= What to produce =
Which lines in the material below contain the word "Organic"? Copy each of them.

= The data =
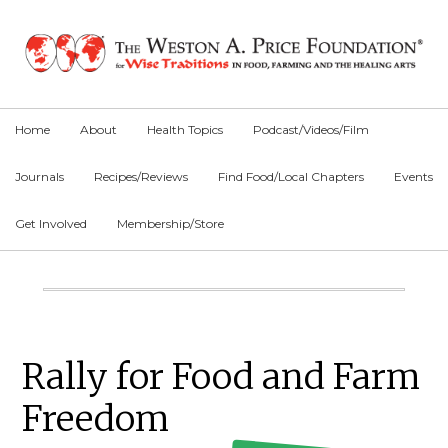
Skip
Skip
Skip
to
to
to
primary
main
primary
navigation
content
sidebar
Home
About
Health Topics
Podcast/Videos/Film
Journals
Recipes/Reviews
Find Food/Local Chapters
Events
Get Involved
Membership/Store
Main
Content
Primary
Rally for Food and Farm
Sidebar
Freedom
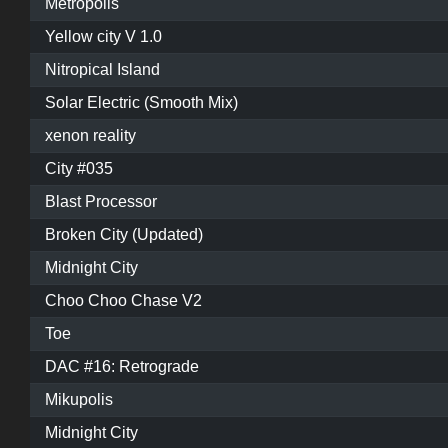
Metropolis
Yellow city V 1.0
Nitropical Island
Solar Electric (Smooth Mix)
xenon reality
City #035
Blast Processor
Broken City (Updated)
Midnight City
Choo Choo Chase V2
Toe
DAC #16: Retrograde
Mikupolis
Midnight City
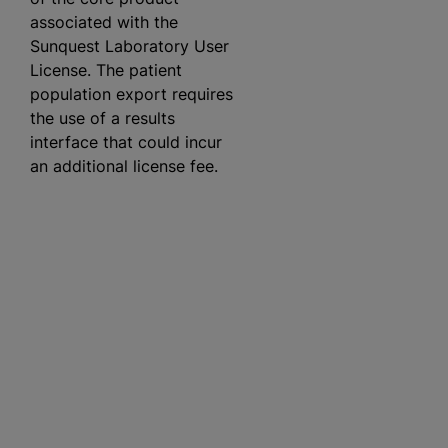
associated with the
Sunquest Laboratory User
License. The patient
population export requires
the use of a results
interface that could incur
an additional license fee.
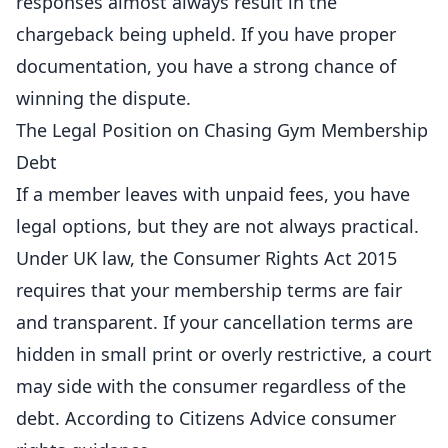
responses almost always result in the
chargeback being upheld. If you have proper
documentation, you have a strong chance of
winning the dispute.
The Legal Position on Chasing Gym Membership
Debt
If a member leaves with unpaid fees, you have
legal options, but they are not always practical.
Under UK law, the Consumer Rights Act 2015
requires that your membership terms are fair
and transparent. If your cancellation terms are
hidden in small print or overly restrictive, a court
may side with the consumer regardless of the
debt. According to
Citizens Advice consumer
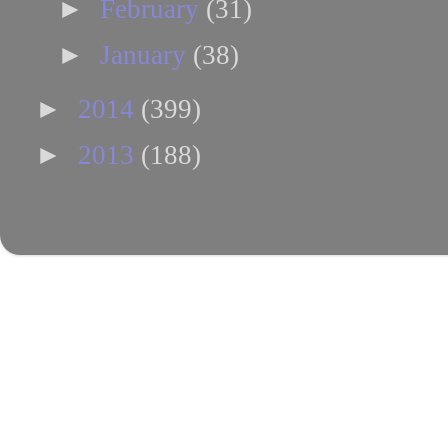
►
February
(31)
►
January
(38)
►
2014
(399)
►
2013
(188)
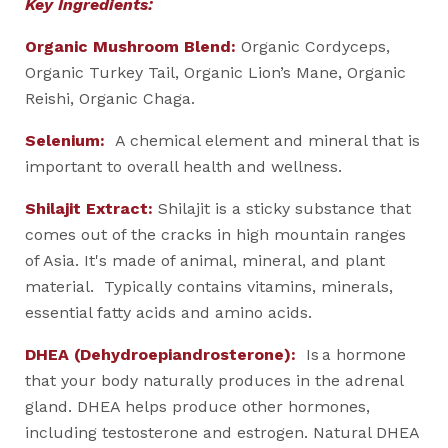
Key Ingredients:
Organic Mushroom Blend:
Organic Cordyceps,
Organic Turkey Tail, Organic Lion’s Mane, Organic
Reishi, Organic Chaga.
Selenium:
A chemical element and mineral that is
important to overall health and wellness.
Shilajit Extract:
Shilajit is a sticky substance that
comes out of the cracks in high mountain ranges
of Asia. It's made of animal, mineral, and plant
material. Typically contains vitamins, minerals,
essential fatty acids and amino acids.
DHEA (Dehydroepiandrosterone):
Is a hormone
that your body naturally produces in the adrenal
gland. DHEA helps produce other hormones,
including testosterone and estrogen. Natural DHEA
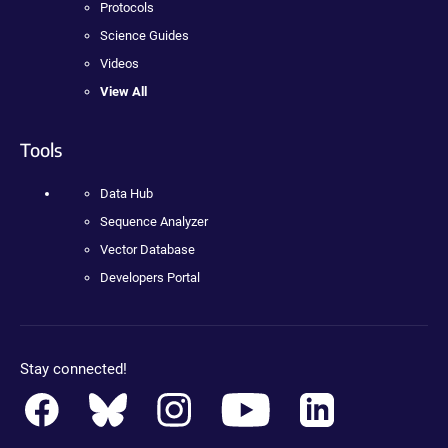
Protocols
Science Guides
Videos
View All
Tools
Data Hub
Sequence Analyzer
Vector Database
Developers Portal
Stay connected!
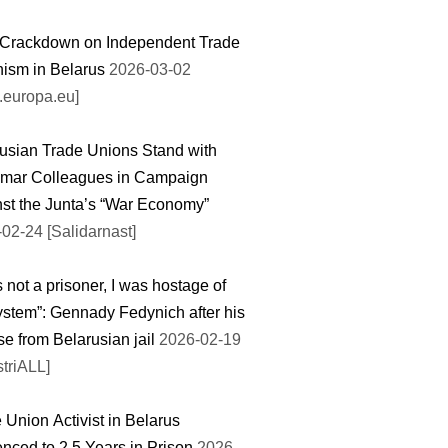
 Crackdown on Independent Trade
ism in Belarus
2026-03-02
.europa.eu]
usian Trade Unions Stand with
mar Colleagues in Campaign
st the Junta’s “War Economy”
02-24 [Salidarnast]
s not a prisoner, I was hostage of
ystem”: Gennady Fedynich after his
se from Belarusian jail
2026-02-19
striALL]
 Union Activist in Belarus
nced to 2.5 Years in Prison
2026-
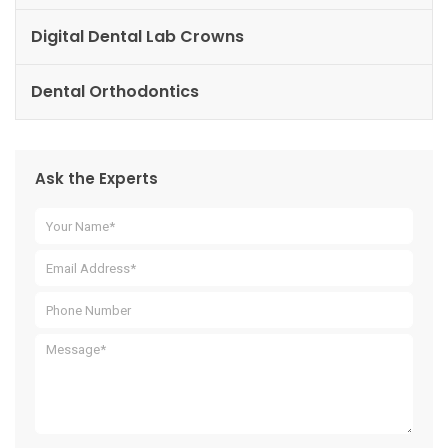
Digital Dental Lab Crowns
Dental Orthodontics
Ask the Experts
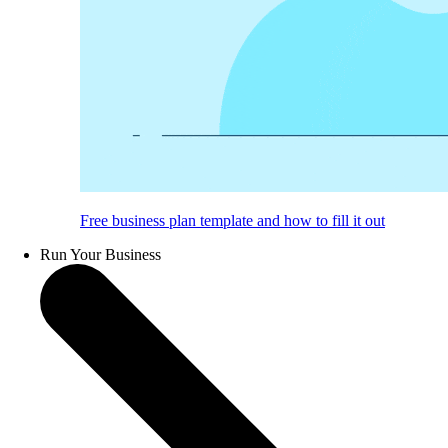
Free business plan template and how to fill it out
Run Your Business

= Solution to this task =
Organic Mushroom Blend:
Organic Cordyceps,
Organic Turkey Tail, Organic Lion’s Mane, Organic
Reishi, Organic Chaga.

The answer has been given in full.